**DATA SUPPLIED**
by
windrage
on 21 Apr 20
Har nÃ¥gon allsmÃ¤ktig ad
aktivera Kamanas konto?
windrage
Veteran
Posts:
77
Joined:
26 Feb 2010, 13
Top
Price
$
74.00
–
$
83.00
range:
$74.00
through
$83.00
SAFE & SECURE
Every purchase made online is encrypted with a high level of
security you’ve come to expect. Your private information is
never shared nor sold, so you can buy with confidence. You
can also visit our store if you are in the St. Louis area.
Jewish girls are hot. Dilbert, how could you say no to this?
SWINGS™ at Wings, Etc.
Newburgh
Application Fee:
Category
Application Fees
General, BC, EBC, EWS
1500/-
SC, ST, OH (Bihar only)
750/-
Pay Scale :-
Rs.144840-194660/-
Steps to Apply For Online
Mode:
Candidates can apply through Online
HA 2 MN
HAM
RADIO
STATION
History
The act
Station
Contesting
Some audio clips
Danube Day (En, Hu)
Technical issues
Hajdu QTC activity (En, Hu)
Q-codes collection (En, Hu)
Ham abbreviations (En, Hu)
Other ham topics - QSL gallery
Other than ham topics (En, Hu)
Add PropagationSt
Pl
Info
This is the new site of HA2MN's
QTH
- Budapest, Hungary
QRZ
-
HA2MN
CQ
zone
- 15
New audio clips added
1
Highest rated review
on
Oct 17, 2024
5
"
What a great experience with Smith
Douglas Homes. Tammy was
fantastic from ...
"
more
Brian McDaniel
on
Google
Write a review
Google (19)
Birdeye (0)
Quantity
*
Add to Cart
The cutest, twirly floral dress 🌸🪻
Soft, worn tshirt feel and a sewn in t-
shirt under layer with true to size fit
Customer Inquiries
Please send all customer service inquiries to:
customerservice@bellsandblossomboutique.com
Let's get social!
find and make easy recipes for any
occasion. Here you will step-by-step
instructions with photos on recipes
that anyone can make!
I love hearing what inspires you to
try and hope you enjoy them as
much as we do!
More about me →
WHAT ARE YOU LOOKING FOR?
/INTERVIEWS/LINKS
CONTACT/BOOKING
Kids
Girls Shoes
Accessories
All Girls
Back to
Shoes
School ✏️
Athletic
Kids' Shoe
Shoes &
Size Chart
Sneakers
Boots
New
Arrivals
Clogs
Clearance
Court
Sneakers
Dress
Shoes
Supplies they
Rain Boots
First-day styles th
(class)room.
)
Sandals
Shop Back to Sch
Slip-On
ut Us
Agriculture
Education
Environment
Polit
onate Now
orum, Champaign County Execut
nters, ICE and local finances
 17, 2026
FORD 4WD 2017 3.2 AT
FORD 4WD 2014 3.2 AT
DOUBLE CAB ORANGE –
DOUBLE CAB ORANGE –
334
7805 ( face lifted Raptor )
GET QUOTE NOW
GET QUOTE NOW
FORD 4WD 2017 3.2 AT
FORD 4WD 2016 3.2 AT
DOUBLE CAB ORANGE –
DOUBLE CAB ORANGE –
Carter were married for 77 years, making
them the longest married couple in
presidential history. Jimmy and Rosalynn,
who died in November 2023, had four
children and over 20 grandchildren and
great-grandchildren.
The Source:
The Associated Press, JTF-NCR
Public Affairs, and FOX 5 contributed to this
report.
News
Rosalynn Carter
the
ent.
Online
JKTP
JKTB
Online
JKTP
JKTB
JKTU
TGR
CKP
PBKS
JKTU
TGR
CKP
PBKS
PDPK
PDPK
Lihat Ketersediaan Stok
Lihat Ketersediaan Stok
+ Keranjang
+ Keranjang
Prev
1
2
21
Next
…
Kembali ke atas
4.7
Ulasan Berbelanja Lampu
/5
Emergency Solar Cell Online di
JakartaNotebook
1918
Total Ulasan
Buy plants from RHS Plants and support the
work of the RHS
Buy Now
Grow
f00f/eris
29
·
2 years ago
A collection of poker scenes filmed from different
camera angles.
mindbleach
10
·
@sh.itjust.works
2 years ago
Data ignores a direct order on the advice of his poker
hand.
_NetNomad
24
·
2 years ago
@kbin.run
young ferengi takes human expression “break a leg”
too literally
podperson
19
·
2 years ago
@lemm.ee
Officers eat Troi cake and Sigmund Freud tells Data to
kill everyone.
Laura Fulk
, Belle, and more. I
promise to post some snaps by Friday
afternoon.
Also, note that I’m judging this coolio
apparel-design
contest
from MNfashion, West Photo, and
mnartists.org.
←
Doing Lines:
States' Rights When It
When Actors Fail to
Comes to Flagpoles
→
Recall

**AIM OF THE TASK**
Give the number of lines in the listing above that contain "Rosalynn", and nothing else.

**ANSWER SPACE**
2